EXERCISE DETAILS
Output the opening lines of the records exactly. End with the line that contains "Task: Click on the 伊勢崎市".

GIVEN RECORDS
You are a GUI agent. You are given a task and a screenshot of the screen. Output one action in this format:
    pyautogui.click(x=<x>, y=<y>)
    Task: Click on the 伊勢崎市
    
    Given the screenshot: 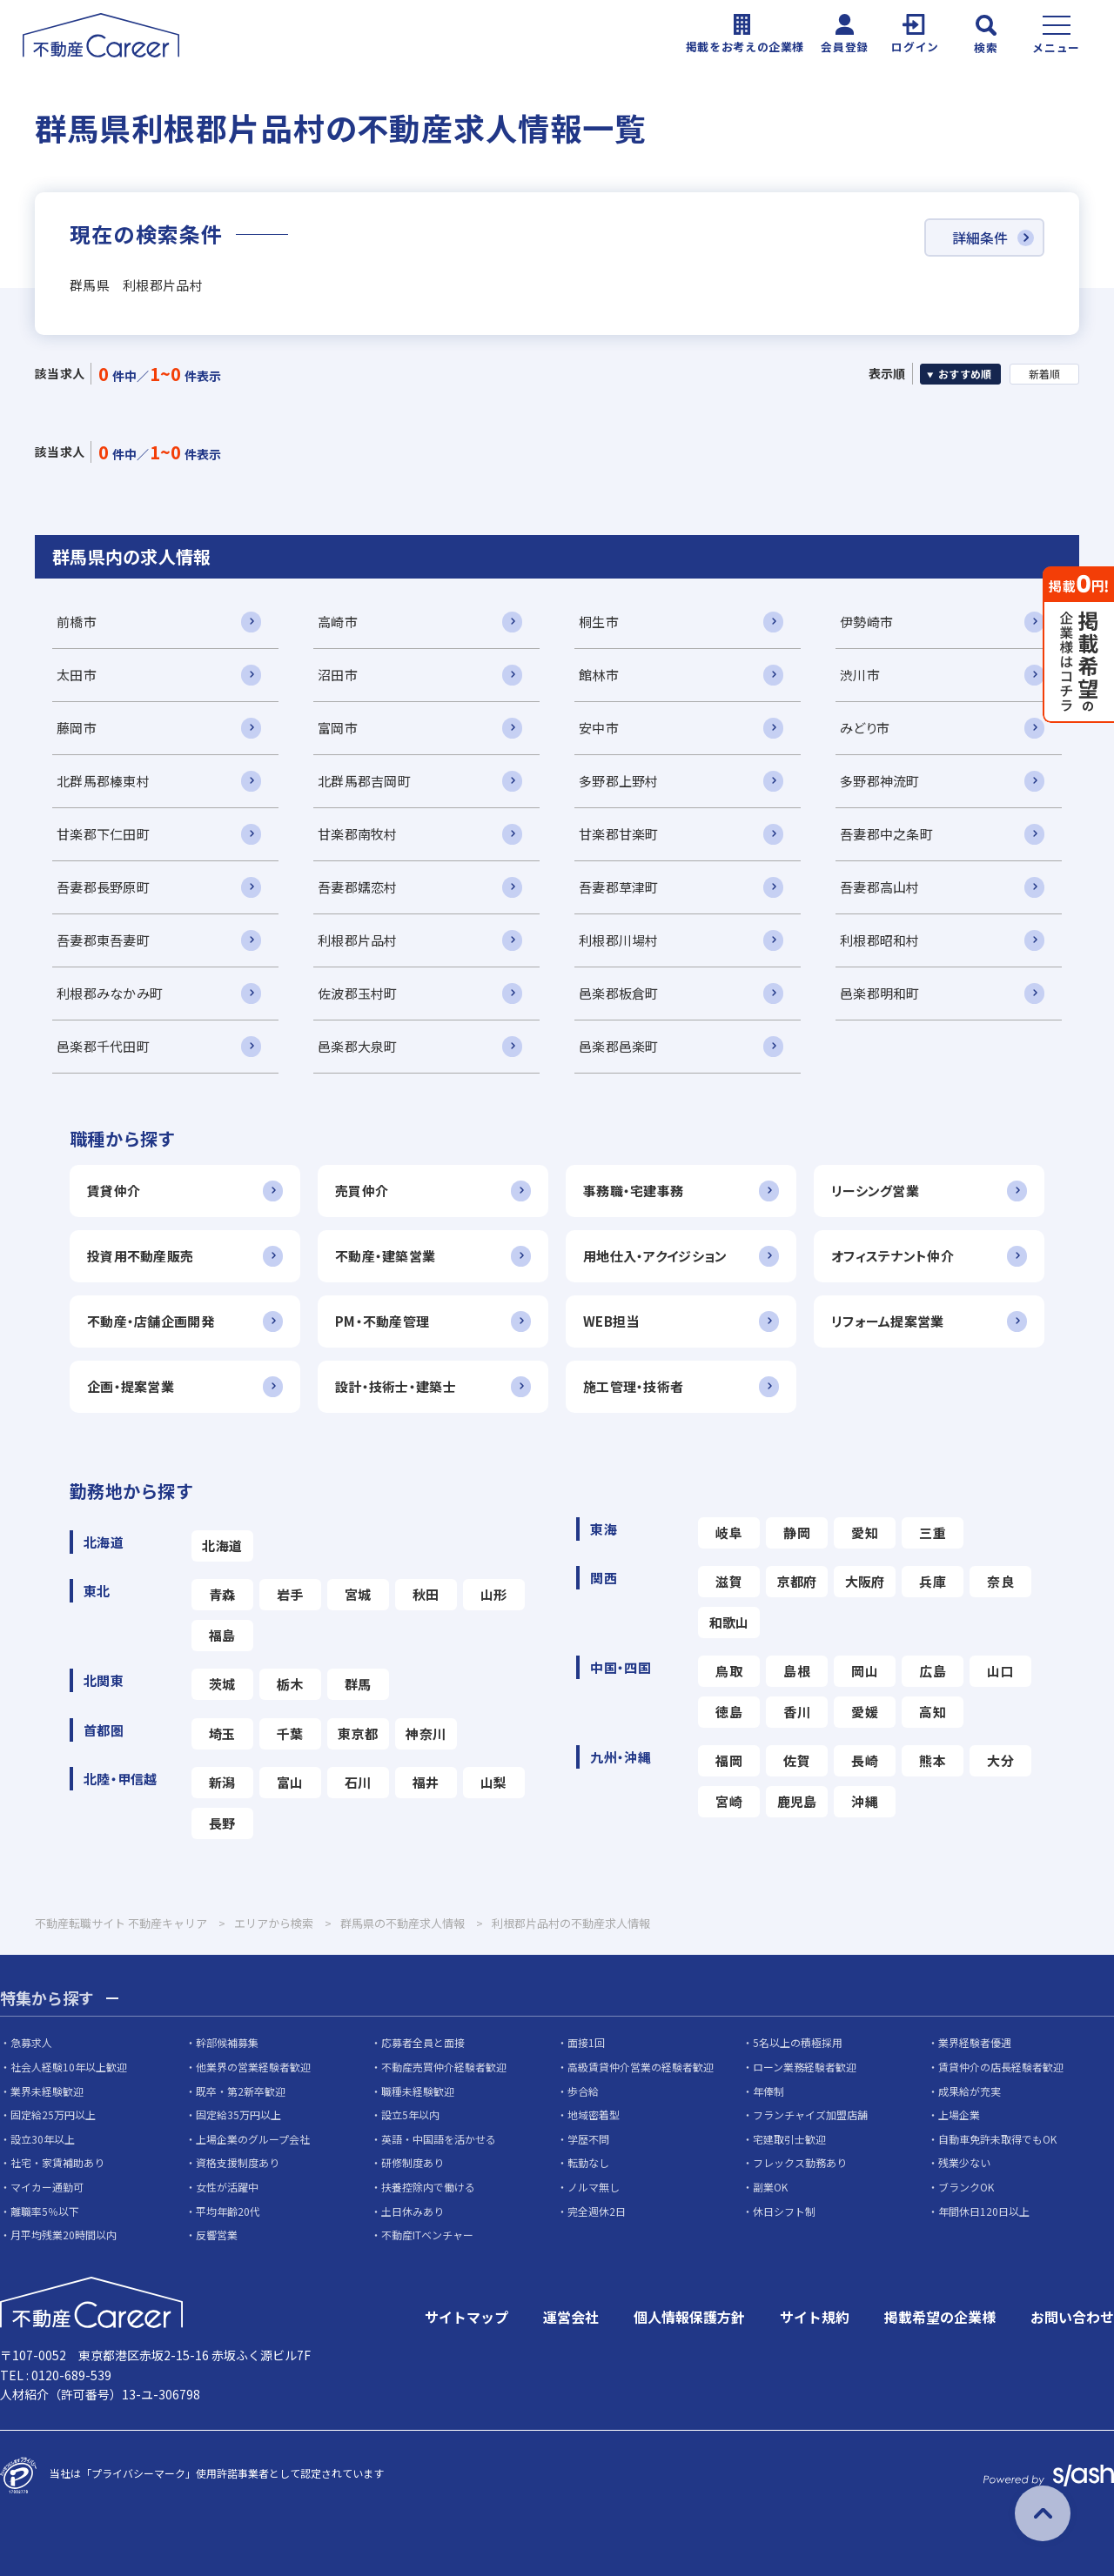 What is the action you would take?
    pyautogui.click(x=866, y=621)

ANSWER FOR THIS EXERCISE
You are a GUI agent. You are given a task and a screenshot of the screen. Output one action in this format:
    pyautogui.click(x=<x>, y=<y>)
    Task: Click on the 伊勢崎市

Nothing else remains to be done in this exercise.